Je ne vous en demande que deux ou trois ; mais je vous prie de me dire d’avance d’où vous voulez les tirer.

MARTHE

Du chapitre XIX de la Genèse, du premier chapitre d’Osée, et du second livre de Samuel, au chapitre XIII.

ANGÉLIQUE

Eh bien ! ma bonne, ayez la bonté, je vous prie, de remettre tout cela à demain.

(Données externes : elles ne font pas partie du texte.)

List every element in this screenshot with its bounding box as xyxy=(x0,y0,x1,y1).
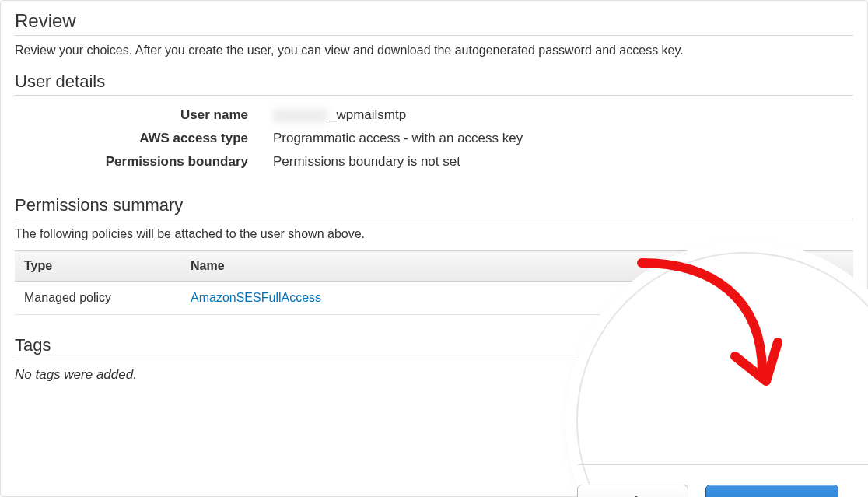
create-user-button[interactable]: Create user xyxy=(705,485,838,497)
user-name-value: _wpmailsmtp xyxy=(273,107,406,123)
access-type-row: AWS access type Programmatic access - wi… xyxy=(15,127,853,150)
page-container: Review Review your choices. After you cr… xyxy=(0,0,868,497)
user-name-label: User name xyxy=(15,107,273,123)
divider xyxy=(15,219,853,219)
access-type-label: AWS access type xyxy=(15,131,273,146)
perm-boundary-value: Permissions boundary is not set xyxy=(273,154,460,170)
review-help-text: Review your choices. After you create th… xyxy=(15,44,853,58)
previous-button[interactable]: Previous xyxy=(577,485,688,497)
permissions-summary-heading: Permissions summary xyxy=(15,195,853,215)
divider xyxy=(15,95,853,96)
wizard-button-row: Previous Create user xyxy=(652,485,838,497)
divider xyxy=(15,35,853,36)
policy-name-link[interactable]: AmazonSESFullAccess xyxy=(191,291,321,304)
user-details-heading: User details xyxy=(15,72,853,92)
policy-type-cell: Managed policy xyxy=(15,282,181,315)
redacted-username-prefix xyxy=(273,109,327,123)
perm-boundary-label: Permissions boundary xyxy=(15,154,273,170)
policy-header-type: Type xyxy=(15,251,181,282)
user-name-row: User name _wpmailsmtp xyxy=(15,103,853,127)
perm-boundary-row: Permissions boundary Permissions boundar… xyxy=(15,150,853,173)
divider xyxy=(578,464,868,465)
permissions-desc: The following policies will be attached … xyxy=(15,227,853,241)
review-heading: Review xyxy=(15,10,853,32)
access-type-value: Programmatic access - with an access key xyxy=(273,131,523,146)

La Rhétorique des putains, Vignette de fin de chapitre
La Rhétorique des putains, Vignette de fin de chapitre

  1. Quæres de auditione rerum turpium ? Respondeo : Ex se esse rem indifferentem. P. Filliutius. tom. 2. c. 10. n. 212.
  2. Idem dicendum est de legentibus libros turpes et tractantes ex professo de obscænis amoribus. Idem. ibid. n. 213.
  3. Partes quæcumque corporis propriæ vel alienæ… ut brachia, pectus, crura, absque peccato ullo, aspici possunt. Id. tom. 2. c. 10. n. 7.
  4. Potuisset Suzanna in tanto metu infamiæ, mortisque, negative se habere, ac permittere se in eorum libidinem : quia majus bonum est vita et fama quam pudicitia ; unde hanc pro illa exponere licet Itaque non tenebatur ipsa exclamare, sed poterat dicere : « Patiar et tacebo, ne me infametis, et indigatis ad mortem. « P. Cornelius à Lapide, in cap. 13. Daniel, v. 22, 23.
  5. Totum corpus, coopertis pudendis, il balneo, vel flumine, si necessitas vel utilitas aliqua, vel etiam commoditas, vel delectatio intercedat, absque ullo peccato aspici potest. P. Filliutius, tom. 2. c. 10. n. 7.
  6. Enim vero, si esset aspectus partium, quas pudor velat, vel ipsius concubitus, speculative quidem non damnerem. Escobar, t. 1. examen. 8. c. 1. n. 4. p. 135.
  7. Escobar, in præloq. c. 3. n. 15.
  8. Non peccant mulieres, quæs e præbent conspiciendas adolescentibus, a quibus se credunt turpiter concupiscendas, si hoc faciant aliqua necessitate, vel utilitate, aut ne se privent sua libertate. P. Lesseau, dans ses cahiers dictés à Amiens sur le Décal. art. 4.
  9. An amplexus nudi cum nudo… possit etiam esse inter tactus causa benevolentiæ ? Respondeo : « Si spéculative loquamur, etiam id est indifferens. «. P. Filliutius. tr. 30. c. 9, p. 174.
  10. Non esse peccatum ad eas accedere, quod etiam in civitatibus alioquin bene institutis in fide et religione locum habet. P. Filliutius. Quest. men. tom. 2, tr. 30. c. 2.
  11. V. P. Bauny. Somme des péchés, p. 148.